3 Clearer Levels of War: Policy, Operational, Tactical
Jason Criss Howk, 22 August 2017
Policy is created through strategic thinking by Presidents and transmitted to Operational leaders via a strategy; which is then operationalized through plans and orders that are executed by tactical leaders that understand the policy, the strategy, and higher headquarter’s plans.
Our language must ensure the civilian leaders in war understand their role as the political leader that creates policy. The “strategic level” of war concept can confuse leaders at all levels because they aren’t always sure who owns it. Replacing the term “strategy” with “policy” clearly identifies that the overall direction for a war belongs to the politically elected and those appointed by our elected leaders. Strategy is a vehicle for defining policy, while strategic thinking and understanding belongs to every level of war.
The policy maker in chief is the president.
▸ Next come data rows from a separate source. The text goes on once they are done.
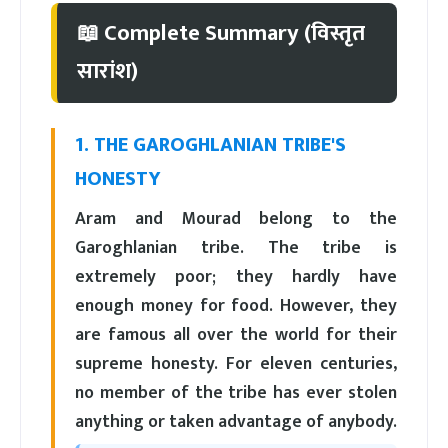
📖 Complete Summary (विस्तृत
सारांश)
1. THE GAROGHLANIAN TRIBE'S
HONESTY
Aram and Mourad belong to the
Garoghlanian tribe. The tribe is
extremely poor; they hardly have
enough money for food. However, they
are famous all over the world for their
supreme honesty. For eleven centuries,
no member of the tribe has ever stolen
anything or taken advantage of anybody.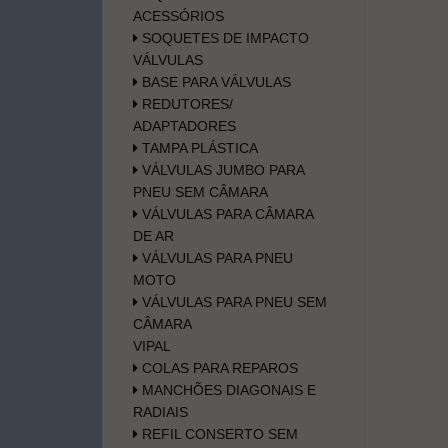
ACESSÓRIOS
SOQUETES DE IMPACTO
VÁLVULAS
BASE PARA VÁLVULAS
REDUTORES/
ADAPTADORES
TAMPA PLÁSTICA
VÁLVULAS JUMBO PARA
PNEU SEM CÂMARA
VÁLVULAS PARA CÂMARA
DE AR
VÁLVULAS PARA PNEU
MOTO
VÁLVULAS PARA PNEU SEM
CÂMARA
VIPAL
COLAS PARA REPAROS
MANCHÕES DIAGONAIS E
RADIAIS
REFIL CONSERTO SEM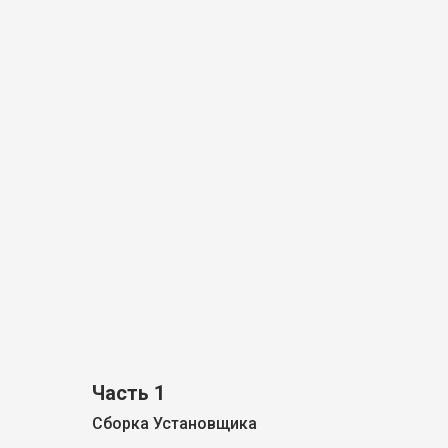
Часть 1
Cборка Установщика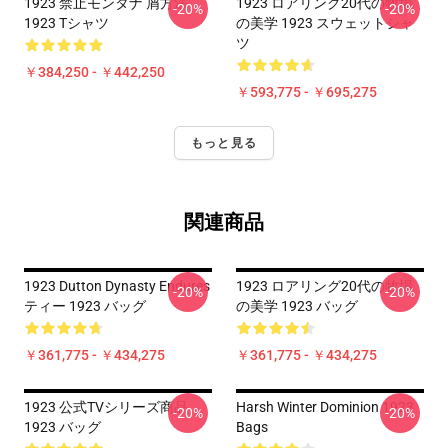
1923 禁止モンタナ 屑方法
1923 ロアリング20代の牧場
-20%
-20%
1923 Tシャツ
の美学 1923 スウェットシャ
ツ
￥384,250 - ￥442,250
￥593,775 - ￥695,275
もっと見る
関連商品
1923 Dutton Dynasty Endures
1923 ロアリング20代の牧場
-20%
-20%
ティー 1923 バッグ
の美学 1923 バッグ
￥361,775 - ￥434,275
￥361,775 - ￥434,275
1923 公式TVシリーズ商品
Harsh Winter Dominion 1923
-20%
-20%
1923 バッグ
Bags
He is assisted in his strategic thinking exercise by the cabinet, White House staff, congress, and other policy and operational level leaders across the goverment. That includes generals, admirals, ambassadors, and directors of various agencies. The policy should leave the president in a written strategy form.
The strategy, that outlines the president’s policy, identifies ends, ways, and means and must contain enough specificity to allow production of operational plans and orders. The Operational leaders must be capable of operating at the Policy and operational levels of war while ensuring that their plans and the strategy can be carried out by current or new tactics, techniques and procedures.
The tactical leaders are the linchpin of the policy execution. They must understand strategic and operational language that describes the policy; and ensure that their tactical concepts and orders support the policy. It requires strategic thinking and tactical expertise. These leaders must be carefully groomed and selected.